Growing Degree Days, why not widely used?
I never bothered to think about something called Growing Degree Days (GDD) before, until I saw mention of it for ripening requirements of pawpaw.
After looking into it more, it is THE climate data that I would find most helpful for predicting what the gardening potentials are in a given area. Over the years I've found the Hardiness Zone concept is oversimplified, and useful mainly with ornamentals (where flowering times, ripening needs, and days to harvest are of no importance, but only whether or not the plant will survive the winter). The Heat Index is also useless, if it does not take into account nighttime temps (as GDD does).
I live in a high-altitude semi-arid climate that can experience some significant summer heat, but also has cool nights. The result is that it takes most garden plants (and trees and shrubs) much longer to ripen fruit, and the days to maturity listings on seed packets are usually way off. Many varieties of tomatoes, chiles, melons, and others simply won't ripen fruit even 4 or 5 months after being transplanted out to the garden.

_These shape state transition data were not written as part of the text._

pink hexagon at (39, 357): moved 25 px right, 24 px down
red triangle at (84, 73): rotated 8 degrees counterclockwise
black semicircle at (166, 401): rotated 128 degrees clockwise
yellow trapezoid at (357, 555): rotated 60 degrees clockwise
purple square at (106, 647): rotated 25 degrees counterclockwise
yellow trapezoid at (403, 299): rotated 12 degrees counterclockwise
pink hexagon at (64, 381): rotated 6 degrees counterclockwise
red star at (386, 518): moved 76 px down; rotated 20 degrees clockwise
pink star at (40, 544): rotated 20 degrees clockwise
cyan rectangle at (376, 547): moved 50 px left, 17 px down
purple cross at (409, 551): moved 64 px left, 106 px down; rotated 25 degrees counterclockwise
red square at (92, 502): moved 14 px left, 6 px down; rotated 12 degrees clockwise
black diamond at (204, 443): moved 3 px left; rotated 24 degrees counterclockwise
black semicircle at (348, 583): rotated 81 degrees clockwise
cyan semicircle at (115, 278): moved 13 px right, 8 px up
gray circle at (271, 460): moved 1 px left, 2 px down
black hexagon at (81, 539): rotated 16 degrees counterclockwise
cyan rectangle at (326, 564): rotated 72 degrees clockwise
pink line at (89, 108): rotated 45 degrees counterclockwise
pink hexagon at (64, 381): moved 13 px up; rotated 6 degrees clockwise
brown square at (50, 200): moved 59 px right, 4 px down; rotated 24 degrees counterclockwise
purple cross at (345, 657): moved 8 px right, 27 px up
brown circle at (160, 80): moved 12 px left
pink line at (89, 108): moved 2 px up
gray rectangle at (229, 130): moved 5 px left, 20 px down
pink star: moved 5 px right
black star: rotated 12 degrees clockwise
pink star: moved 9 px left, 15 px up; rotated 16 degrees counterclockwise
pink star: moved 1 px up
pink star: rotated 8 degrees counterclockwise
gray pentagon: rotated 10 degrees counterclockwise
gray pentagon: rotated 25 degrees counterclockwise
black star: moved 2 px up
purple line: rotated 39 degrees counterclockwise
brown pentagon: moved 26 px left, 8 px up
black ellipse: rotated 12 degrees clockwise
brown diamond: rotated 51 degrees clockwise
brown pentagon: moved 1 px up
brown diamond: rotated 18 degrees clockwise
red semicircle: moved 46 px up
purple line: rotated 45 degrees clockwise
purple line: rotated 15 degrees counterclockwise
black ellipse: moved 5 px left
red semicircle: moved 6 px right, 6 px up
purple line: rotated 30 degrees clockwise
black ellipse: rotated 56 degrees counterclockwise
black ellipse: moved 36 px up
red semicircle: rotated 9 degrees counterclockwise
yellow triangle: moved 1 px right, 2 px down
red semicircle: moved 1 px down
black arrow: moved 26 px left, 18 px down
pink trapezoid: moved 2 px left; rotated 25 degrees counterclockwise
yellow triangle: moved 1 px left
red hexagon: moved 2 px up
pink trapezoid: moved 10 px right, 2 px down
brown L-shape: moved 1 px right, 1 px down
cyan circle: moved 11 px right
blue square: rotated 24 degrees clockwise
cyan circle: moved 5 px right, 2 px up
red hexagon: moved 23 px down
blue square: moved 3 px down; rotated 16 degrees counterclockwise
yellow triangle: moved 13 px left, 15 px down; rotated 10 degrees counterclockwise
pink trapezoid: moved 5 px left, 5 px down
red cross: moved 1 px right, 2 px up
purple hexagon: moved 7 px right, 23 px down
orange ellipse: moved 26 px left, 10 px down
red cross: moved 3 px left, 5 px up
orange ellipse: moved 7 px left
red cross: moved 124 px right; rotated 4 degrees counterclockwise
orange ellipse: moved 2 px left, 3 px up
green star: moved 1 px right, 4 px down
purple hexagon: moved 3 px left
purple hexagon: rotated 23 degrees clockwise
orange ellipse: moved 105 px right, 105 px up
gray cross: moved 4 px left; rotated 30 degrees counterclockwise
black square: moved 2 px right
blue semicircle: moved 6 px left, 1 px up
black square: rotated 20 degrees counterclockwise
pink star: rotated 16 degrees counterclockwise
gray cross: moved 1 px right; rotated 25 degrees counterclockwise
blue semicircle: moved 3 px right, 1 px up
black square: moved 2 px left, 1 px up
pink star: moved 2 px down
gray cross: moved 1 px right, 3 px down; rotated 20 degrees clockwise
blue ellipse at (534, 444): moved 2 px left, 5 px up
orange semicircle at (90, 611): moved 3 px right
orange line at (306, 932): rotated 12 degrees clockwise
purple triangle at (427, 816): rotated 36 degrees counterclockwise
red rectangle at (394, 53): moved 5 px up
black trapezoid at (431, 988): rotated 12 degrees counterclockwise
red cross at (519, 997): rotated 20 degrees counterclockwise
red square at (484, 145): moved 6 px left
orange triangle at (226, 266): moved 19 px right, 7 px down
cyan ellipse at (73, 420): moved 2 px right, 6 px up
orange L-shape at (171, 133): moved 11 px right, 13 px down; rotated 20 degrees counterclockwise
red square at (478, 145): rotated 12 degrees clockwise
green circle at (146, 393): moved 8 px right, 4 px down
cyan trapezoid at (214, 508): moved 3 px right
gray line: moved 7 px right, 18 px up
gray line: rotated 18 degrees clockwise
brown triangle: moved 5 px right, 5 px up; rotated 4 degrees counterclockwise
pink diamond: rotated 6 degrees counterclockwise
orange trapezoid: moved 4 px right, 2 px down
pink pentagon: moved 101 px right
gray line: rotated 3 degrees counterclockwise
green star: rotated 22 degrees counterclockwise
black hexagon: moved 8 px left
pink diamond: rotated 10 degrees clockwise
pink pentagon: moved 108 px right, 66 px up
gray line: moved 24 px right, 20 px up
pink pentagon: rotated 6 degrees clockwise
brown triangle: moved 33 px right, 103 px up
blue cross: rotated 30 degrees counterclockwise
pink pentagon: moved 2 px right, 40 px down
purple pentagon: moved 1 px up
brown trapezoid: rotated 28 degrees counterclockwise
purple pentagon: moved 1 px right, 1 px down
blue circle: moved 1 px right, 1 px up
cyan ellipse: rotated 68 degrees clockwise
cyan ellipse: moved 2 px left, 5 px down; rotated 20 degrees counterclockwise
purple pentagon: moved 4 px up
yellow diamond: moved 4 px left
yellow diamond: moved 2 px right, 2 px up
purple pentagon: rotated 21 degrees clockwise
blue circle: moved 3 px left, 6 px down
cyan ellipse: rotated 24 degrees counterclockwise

So, GDD would be very useful for gardening (currently it seems to be most used in insect pest management, where temps above 50 degrees or some other threshold are so important). The problem is that GDD is not commonly talked about in relation to plants. If seed catalogs listed ripening times in GDD for different crops, it would make choosing varieties for many of areas of the country much easier.
Anybody out there know of any work done towards this end? Are there websites which list GDD requirements for different plants? I found some sites that generate GDD maps for different regions, although nothing as glossy and complete-looking as the USDA Hardiness Zones.